*** DATA RECORDS ***
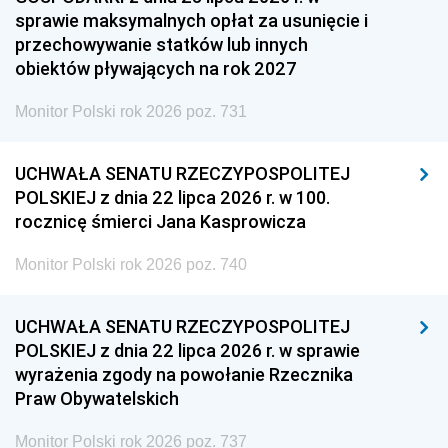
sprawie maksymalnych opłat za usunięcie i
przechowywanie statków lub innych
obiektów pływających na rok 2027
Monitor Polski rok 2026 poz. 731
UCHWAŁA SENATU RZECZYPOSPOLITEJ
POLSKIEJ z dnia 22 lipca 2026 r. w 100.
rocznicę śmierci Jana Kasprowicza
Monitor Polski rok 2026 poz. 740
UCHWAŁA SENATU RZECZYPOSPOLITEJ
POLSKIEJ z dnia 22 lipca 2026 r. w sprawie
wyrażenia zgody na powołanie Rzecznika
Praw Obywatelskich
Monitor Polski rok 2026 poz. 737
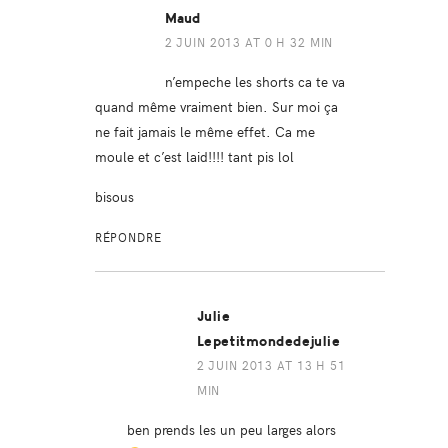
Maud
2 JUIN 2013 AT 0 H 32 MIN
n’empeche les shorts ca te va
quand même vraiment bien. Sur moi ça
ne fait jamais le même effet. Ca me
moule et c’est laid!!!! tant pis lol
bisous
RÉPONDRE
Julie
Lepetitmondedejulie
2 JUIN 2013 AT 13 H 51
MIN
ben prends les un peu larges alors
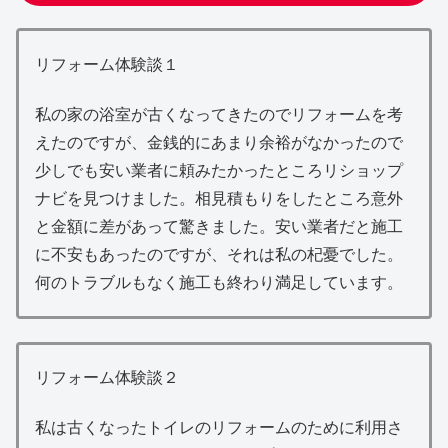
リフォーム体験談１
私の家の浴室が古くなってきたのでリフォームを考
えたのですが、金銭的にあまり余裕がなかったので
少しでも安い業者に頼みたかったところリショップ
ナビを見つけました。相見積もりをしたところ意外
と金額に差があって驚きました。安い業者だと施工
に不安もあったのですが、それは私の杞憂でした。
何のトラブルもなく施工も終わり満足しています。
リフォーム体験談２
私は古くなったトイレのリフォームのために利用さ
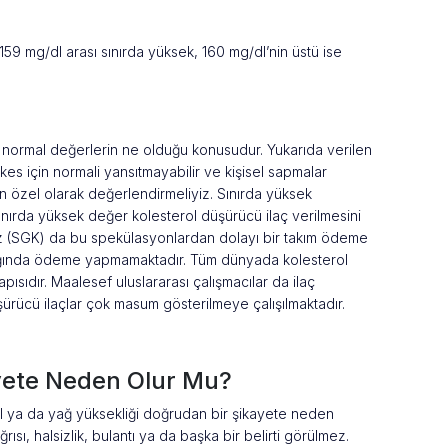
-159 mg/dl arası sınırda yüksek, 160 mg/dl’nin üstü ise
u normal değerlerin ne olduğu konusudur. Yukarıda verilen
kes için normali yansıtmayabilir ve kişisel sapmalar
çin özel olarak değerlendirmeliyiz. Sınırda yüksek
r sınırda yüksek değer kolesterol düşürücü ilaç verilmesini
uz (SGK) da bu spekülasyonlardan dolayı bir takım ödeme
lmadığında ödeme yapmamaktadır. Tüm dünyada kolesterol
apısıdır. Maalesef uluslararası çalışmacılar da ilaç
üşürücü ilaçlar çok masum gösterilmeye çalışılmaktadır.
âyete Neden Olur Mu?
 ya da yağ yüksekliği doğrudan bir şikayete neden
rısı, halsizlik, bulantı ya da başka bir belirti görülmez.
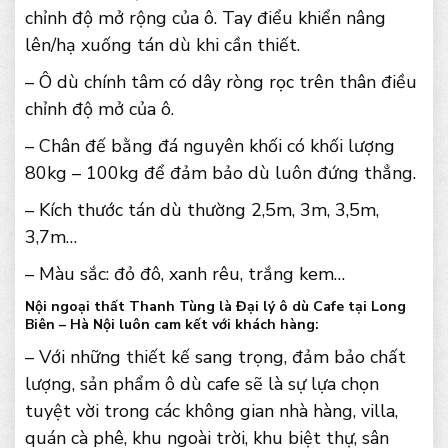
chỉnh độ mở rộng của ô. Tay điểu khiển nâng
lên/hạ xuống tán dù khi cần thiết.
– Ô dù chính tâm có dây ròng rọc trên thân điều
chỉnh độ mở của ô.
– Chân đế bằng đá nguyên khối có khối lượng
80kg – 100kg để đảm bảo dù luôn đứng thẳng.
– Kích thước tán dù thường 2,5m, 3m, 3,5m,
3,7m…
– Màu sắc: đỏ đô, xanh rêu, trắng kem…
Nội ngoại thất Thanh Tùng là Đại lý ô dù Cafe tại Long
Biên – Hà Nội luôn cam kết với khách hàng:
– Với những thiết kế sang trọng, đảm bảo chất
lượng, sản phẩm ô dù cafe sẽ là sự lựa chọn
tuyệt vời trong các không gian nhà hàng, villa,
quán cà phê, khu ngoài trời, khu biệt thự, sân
*** End of DATA RECORDS ***
Respond with the exact lines running from the one that contains "chỉnh độ mở của ô." through the last line of the data above, and no other lines.

» YOUR RESPONSE:
chỉnh độ mở của ô.
– Chân đế bằng đá nguyên khối có khối lượng
80kg – 100kg để đảm bảo dù luôn đứng thẳng.
– Kích thước tán dù thường 2,5m, 3m, 3,5m,
3,7m…
– Màu sắc: đỏ đô, xanh rêu, trắng kem…
Nội ngoại thất Thanh Tùng là Đại lý ô dù Cafe tại Long
Biên – Hà Nội luôn cam kết với khách hàng:
– Với những thiết kế sang trọng, đảm bảo chất
lượng, sản phẩm ô dù cafe sẽ là sự lựa chọn
tuyệt vời trong các không gian nhà hàng, villa,
quán cà phê, khu ngoài trời, khu biệt thự, sân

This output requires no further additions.